* _Work instruction_: Reproduce the entries word for word, and omit any picture you find in them.
Input for this task section start
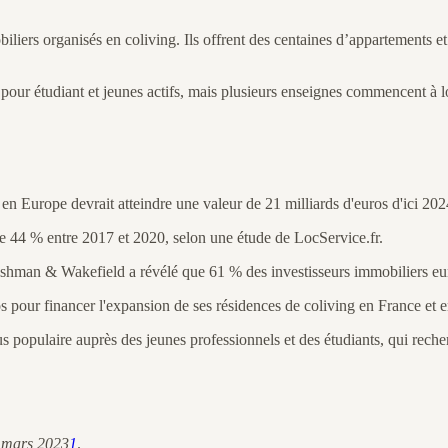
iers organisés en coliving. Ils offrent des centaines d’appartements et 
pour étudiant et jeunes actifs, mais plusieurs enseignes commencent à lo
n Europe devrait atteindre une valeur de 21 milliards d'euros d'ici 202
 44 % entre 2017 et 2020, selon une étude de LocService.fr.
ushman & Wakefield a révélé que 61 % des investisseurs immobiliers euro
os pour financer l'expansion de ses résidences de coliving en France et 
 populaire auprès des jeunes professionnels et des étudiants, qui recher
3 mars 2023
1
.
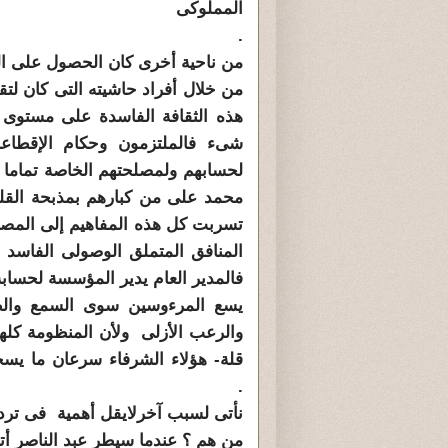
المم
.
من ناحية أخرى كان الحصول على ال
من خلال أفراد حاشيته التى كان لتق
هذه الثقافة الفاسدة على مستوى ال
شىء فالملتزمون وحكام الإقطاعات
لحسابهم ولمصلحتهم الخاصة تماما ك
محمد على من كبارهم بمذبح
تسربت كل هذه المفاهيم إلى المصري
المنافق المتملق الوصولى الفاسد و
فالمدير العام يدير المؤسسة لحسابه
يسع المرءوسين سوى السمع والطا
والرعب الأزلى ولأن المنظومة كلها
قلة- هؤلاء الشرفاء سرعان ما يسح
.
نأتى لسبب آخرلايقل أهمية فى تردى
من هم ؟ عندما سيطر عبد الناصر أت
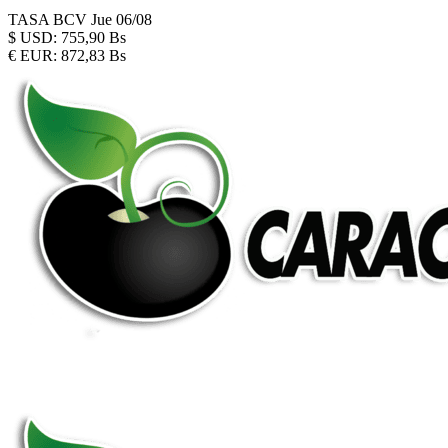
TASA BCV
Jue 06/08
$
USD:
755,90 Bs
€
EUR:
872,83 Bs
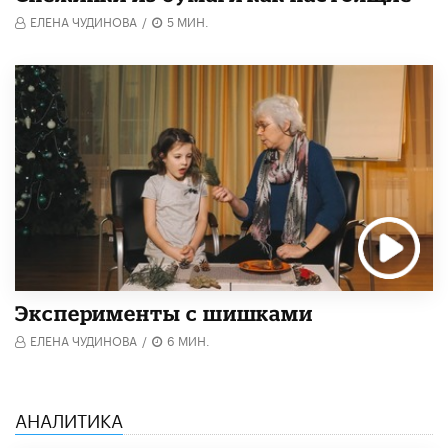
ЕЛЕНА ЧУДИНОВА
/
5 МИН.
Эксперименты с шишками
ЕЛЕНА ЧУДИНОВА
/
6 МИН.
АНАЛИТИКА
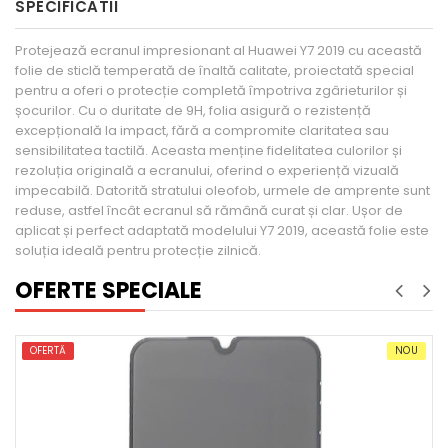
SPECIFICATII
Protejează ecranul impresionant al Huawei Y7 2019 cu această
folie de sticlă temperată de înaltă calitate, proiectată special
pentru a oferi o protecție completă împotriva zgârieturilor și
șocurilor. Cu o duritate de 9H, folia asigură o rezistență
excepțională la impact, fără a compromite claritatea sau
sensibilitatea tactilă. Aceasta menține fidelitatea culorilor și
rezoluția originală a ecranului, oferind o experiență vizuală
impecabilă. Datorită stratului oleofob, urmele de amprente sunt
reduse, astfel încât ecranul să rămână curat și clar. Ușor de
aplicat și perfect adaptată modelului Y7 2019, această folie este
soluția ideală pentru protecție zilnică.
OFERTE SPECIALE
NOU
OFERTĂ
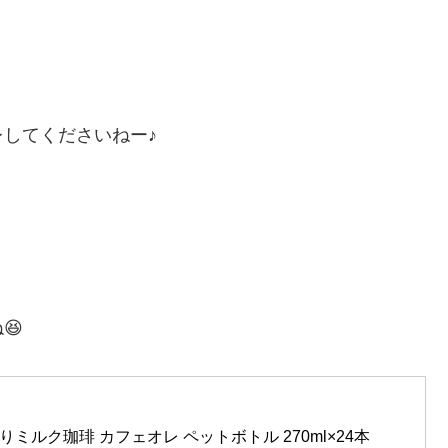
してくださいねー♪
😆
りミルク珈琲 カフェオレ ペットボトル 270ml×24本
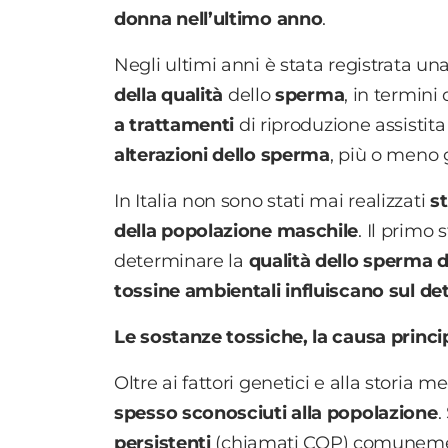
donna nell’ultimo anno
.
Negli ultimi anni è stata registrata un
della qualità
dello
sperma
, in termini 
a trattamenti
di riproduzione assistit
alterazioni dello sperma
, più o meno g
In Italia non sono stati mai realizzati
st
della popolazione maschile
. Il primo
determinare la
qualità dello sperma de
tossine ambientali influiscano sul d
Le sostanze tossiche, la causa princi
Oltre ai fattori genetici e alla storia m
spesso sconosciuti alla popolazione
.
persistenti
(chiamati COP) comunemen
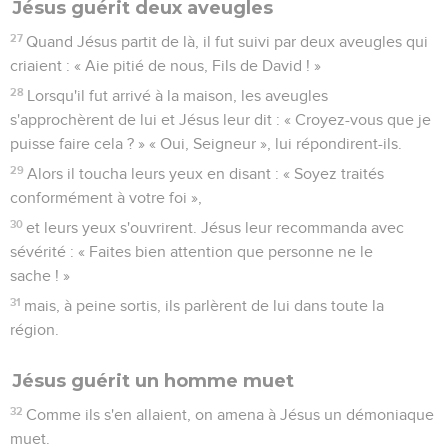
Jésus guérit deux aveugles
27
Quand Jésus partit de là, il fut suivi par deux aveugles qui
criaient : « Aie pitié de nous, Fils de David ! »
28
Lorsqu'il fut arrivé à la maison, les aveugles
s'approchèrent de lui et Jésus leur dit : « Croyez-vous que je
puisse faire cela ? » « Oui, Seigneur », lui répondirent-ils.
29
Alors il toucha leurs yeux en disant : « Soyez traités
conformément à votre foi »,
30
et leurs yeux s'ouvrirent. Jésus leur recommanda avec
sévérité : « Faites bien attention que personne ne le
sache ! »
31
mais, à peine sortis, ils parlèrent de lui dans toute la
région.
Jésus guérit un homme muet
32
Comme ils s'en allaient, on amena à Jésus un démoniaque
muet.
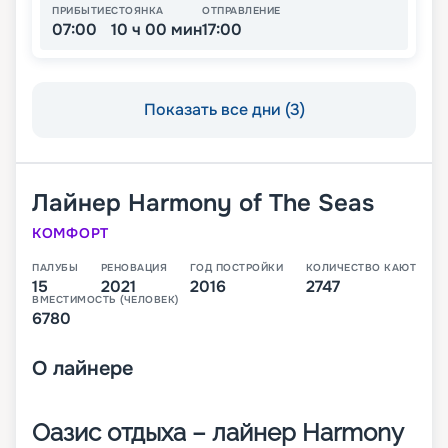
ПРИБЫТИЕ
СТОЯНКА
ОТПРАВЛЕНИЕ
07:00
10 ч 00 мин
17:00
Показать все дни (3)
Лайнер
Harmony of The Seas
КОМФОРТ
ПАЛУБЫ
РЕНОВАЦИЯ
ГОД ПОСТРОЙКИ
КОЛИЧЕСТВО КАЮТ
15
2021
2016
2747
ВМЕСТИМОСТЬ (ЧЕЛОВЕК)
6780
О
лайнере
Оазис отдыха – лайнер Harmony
Input for this task section end
* _Result below_:
iers organisés en coliving. Ils offrent des centaines d’appartements et 
pour étudiant et jeunes actifs, mais plusieurs enseignes commencent à lo
n Europe devrait atteindre une valeur de 21 milliards d'euros d'ici 202
 44 % entre 2017 et 2020, selon une étude de LocService.fr.
ushman & Wakefield a révélé que 61 % des investisseurs immobiliers euro
os pour financer l'expansion de ses résidences de coliving en France et 
 populaire auprès des jeunes professionnels et des étudiants, qui recher
3 mars 2023
1
.
المم
.
من ناحية أخرى كان الحصول على ال
من خلال أفراد حاشيته التى كان لتق
هذه الثقافة الفاسدة على مستوى ال
شىء فالملتزمون وحكام الإقطاعات
لحسابهم ولمصلحتهم الخاصة تماما ك
محمد على من كبارهم بمذبح
تسربت كل هذه المفاهيم إلى المصري
المنافق المتملق الوصولى الفاسد و
فالمدير العام يدير المؤسسة لحسابه
يسع المرءوسين سوى السمع والطا
والرعب الأزلى ولأن المنظومة كلها
قلة- هؤلاء الشرفاء سرعان ما يسح
.
نأتى لسبب آخرلايقل أهمية فى تردى
من هم ؟ عندما سيطر عبد الناصر أت
TASA BCV
Jue 06/08
$
USD:
755,90 Bs
€
EUR:
872,83 Bs
ЕЛЕНА ЧУДИНОВА
/
5 МИН.
Эксперименты с шишками
ЕЛЕНА ЧУДИНОВА
/
6 МИН.
АНАЛИТИКА
SPECIFICATII
Protejează ecranul impresionant al Huawei Y7 2019 cu această
folie de sticlă temperată de înaltă calitate, proiectată special
pentru a oferi o protecție completă împotriva zgârieturilor și
șocurilor. Cu o duritate de 9H, folia asigură o rezistență
excepțională la impact, fără a compromite claritatea sau
sensibilitatea tactilă. Aceasta menține fidelitatea culorilor și
rezoluția originală a ecranului, oferind o experiență vizuală
impecabilă. Datorită stratului oleofob, urmele de amprente sunt
reduse, astfel încât ecranul să rămână curat și clar. Ușor de
aplicat și perfect adaptată modelului Y7 2019, această folie este
soluția ideală pentru protecție zilnică.
OFERTE SPECIALE
NOU
OFERTĂ
してくださいねー♪
😆
りミルク珈琲 カフェオレ ペットボトル 270ml×24本
donna nell’ultimo anno
.
Negli ultimi anni è stata registrata un
della qualità
dello
sperma
, in termini 
a trattamenti
di riproduzione assistit
alterazioni dello sperma
, più o meno g
In Italia non sono stati mai realizzati
st
della popolazione maschile
. Il primo
determinare la
qualità dello sperma de
tossine ambientali influiscano sul d
Le sostanze tossiche, la causa princi
Oltre ai fattori genetici e alla storia m
spesso sconosciuti alla popolazione
.
persistenti
(chiamati COP) comunemen
Jésus guérit deux aveugles
27
Quand Jésus partit de là, il fut suivi par deux aveugles qui
criaient : « Aie pitié de nous, Fils de David ! »
28
Lorsqu'il fut arrivé à la maison, les aveugles
s'approchèrent de lui et Jésus leur dit : « Croyez-vous que je
puisse faire cela ? » « Oui, Seigneur », lui répondirent-ils.
29
Alors il toucha leurs yeux en disant : « Soyez traités
conformément à votre foi »,
30
et leurs yeux s'ouvrirent. Jésus leur recommanda avec
sévérité : « Faites bien attention que personne ne le
sache ! »
31
mais, à peine sortis, ils parlèrent de lui dans toute la
région.
Jésus guérit un homme muet
32
Comme ils s'en allaient, on amena à Jésus un démoniaque
muet.
ПРИБЫТИЕ
СТОЯНКА
ОТПРАВЛЕНИЕ
07:00
10 ч 00 мин
17:00
Показать все дни (3)
Лайнер
Harmony of The Seas
КОМФОРТ
ПАЛУБЫ
РЕНОВАЦИЯ
ГОД ПОСТРОЙКИ
КОЛИЧЕСТВО КАЮТ
15
2021
2016
2747
ВМЕСТИМОСТЬ (ЧЕЛОВЕК)
6780
О
лайнере
Оазис отдыха – лайнер Harmony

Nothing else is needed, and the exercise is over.